En Catalogne en général et à Barcelone en particulier, le mouvement anarchosyndicaliste était dominant. L’avant-garde sociale, c’est à dire les éléments les plus combattifs de la classe ouvrière, était organisée au sein de celui-ci. Mais cette avant-garde sociale n’était pas une avant-garde politique car l’anarchosyndicalisme n’avait pas une théorie révolutionnaire pour la prise du pouvoir par la classe ouvrière. C’est précisément cela qui a permis la consolidation du stalinisme au sein de la révolution espagnole, ce qui s’exprimait en Catalogne à travers de l’influence du PSUC dirigé publiquement pas Joan Comorera et à l’intérieur par « Pedro ».
Le mouvement anarchosyndicaliste en Catalogne était composé par la Confédération Nationale du Travail (CNT), par la Fédération Anarchiste Ibérique (FAI), par Mujeres Libres [Femmes Libres] (la première organisation révolutionnaire des femmes travailleuses dans l’Etat Espagnol) et par la Fédération Ibérique des Jeunesse Libertaires (FIJL). Cependant, ce sera la CNT-FAI qui sera à la tête de tout le mouvement libertaire. La CNT en tant que grande organisation de masse et la FAI comme une sorte de parti-guide. La CNT regroupait l’une des plus grosses fractions des masses ouvrières – on estime qu’elle organisait 1,5 million d’affiliés mais on peut estimer que son influence sociale était encore plus grande après 1936 où elle est apparue comme la direction de la victoire sur les putschistes en Catalogne. La FAI était plus un mythe qu’une réalité. C’est à Catalogne aussi que se trouvait la plupart des membres du Parti Ouvrier d’Unification Marxiste (POUM) qui était très fort à Lérida et qui dans les fait se soumettra politiquement à la CNT-FAI.

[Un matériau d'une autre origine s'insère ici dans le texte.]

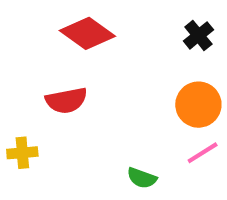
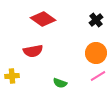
green semicircle: (142, 178) -> (60, 83), moved

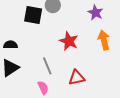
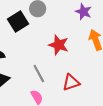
black square: (33, 15) -> (18, 21), turned -36

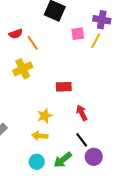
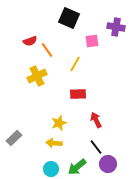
yellow line: (96, 41) -> (75, 64), moved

Indépendamment de l’incapacité politique de la direction de la CNT, la classe ouvrière encadrée au sein du mouvement anarchosyndicaliste a été l’avant-garde sociale puisqu’à peine finie la lutte dans les rues contre le coup, elle a commencé à collectiviser les entreprises et les terres. C’est contre cette dynamique que le stalinisme se battait en Catalogne, et sur ce terrain c’était « Pedro » qui était à la tête.

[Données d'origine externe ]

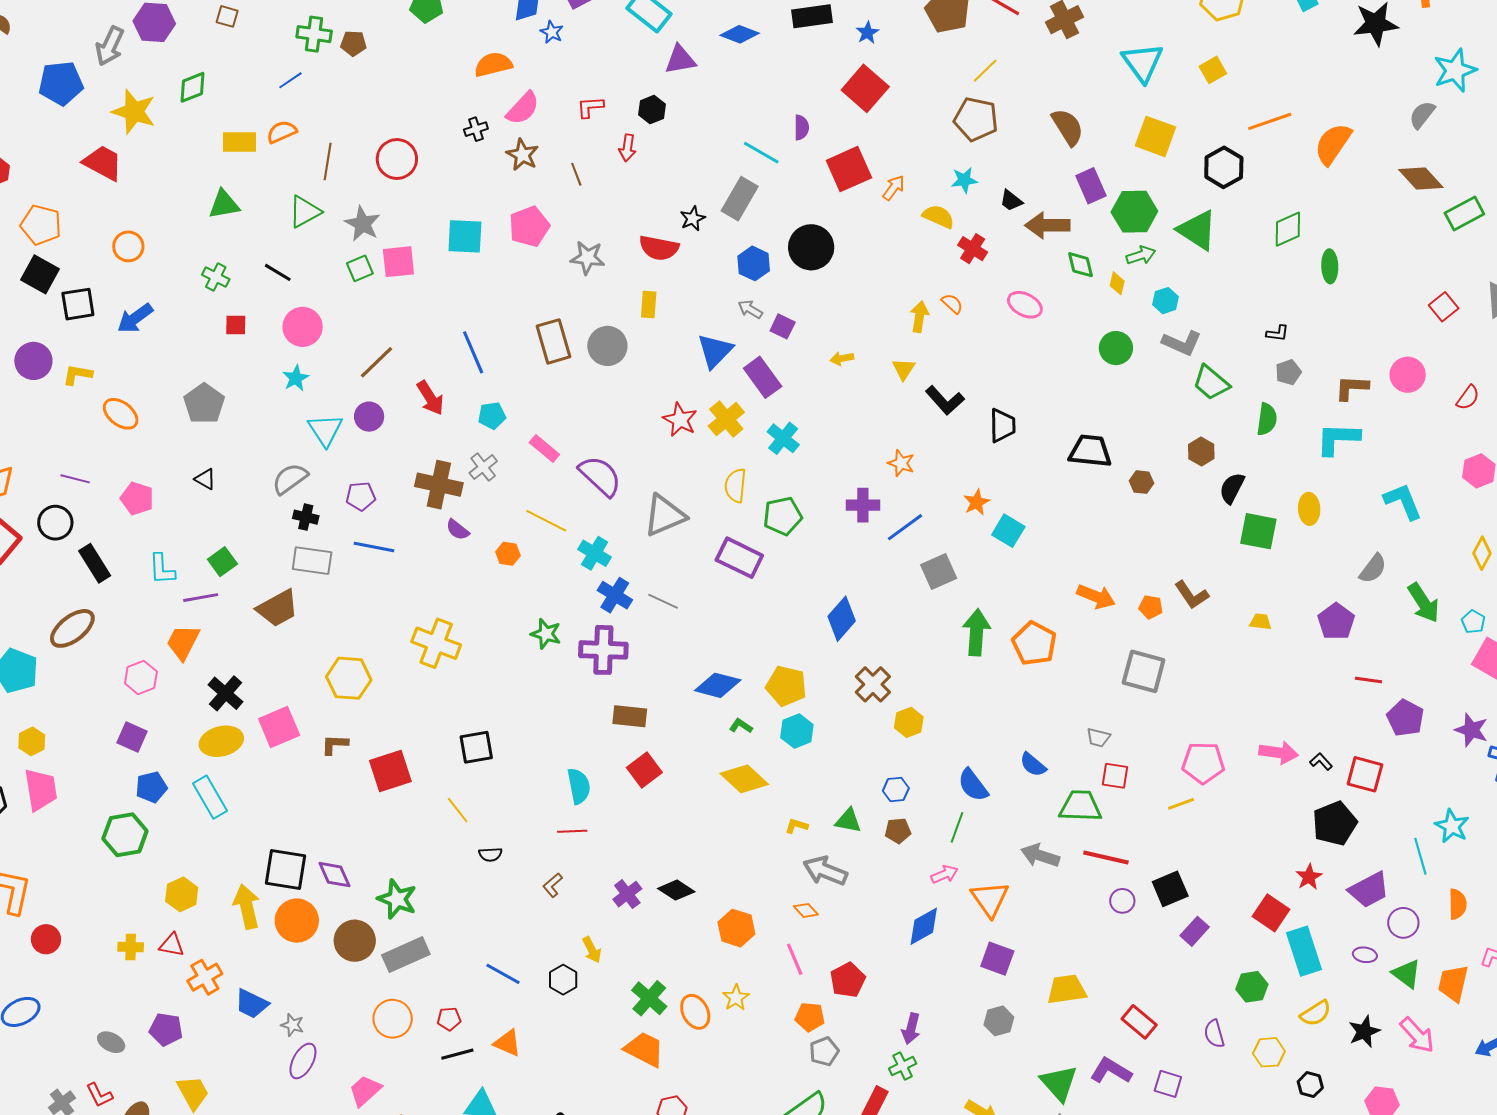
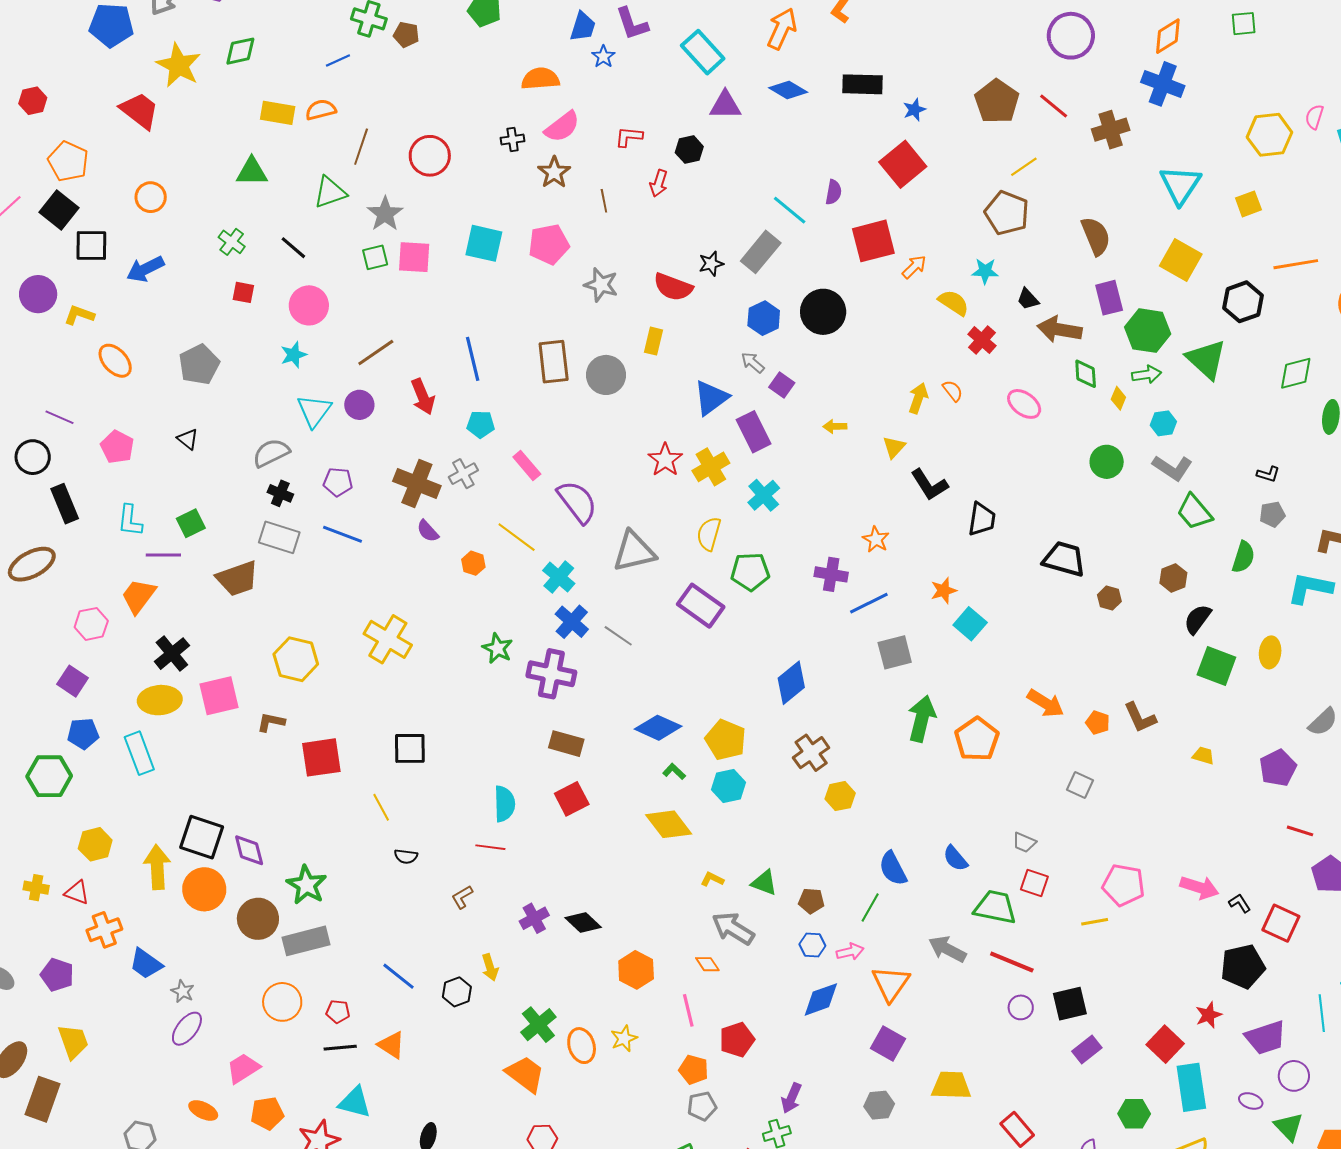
gray square: (1144, 671) -> (1080, 785), size x0.6
blue hexagon: (896, 790) -> (812, 945), moved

Il est très difficile d’obtenir des informations directes sur des personnages qui se situent tiraient les ficelles politiques dans l’ombre, comme c’était le cas des agents staliniens pendant la révolution espagnole. Et « Pedro » n’a pas été une exception. Cependant, les informations indirectes aident à sortir ce personnage de l’ombre, au moins partiellement. Ainsi, Enrique Castro Delgado, un stalinien convaincu, avant et pendant la guerre civile, puis un fervent renégat, fera une caractérisation de deux des agents politiques les plus importants du stalinisme, le « camarade Pedro » et le « camarade Codovila ». Alors, dans Hombres made in Moscú, il dit : « l’un était hongrois, l’autre argentin d’origine italienne. Le premier sombre et grand, avec des cheveux emmêlés et blancs, avec des grands yeux, des gestes doux et un parler lent ; l’autre, passionné, bavard, grand et rondelet et avec une respiration sifflante. Mais tous les deux étaient des infatigables, méthodiques, implacables, maîtres de la magouille et du coup de couteau dans le dos ».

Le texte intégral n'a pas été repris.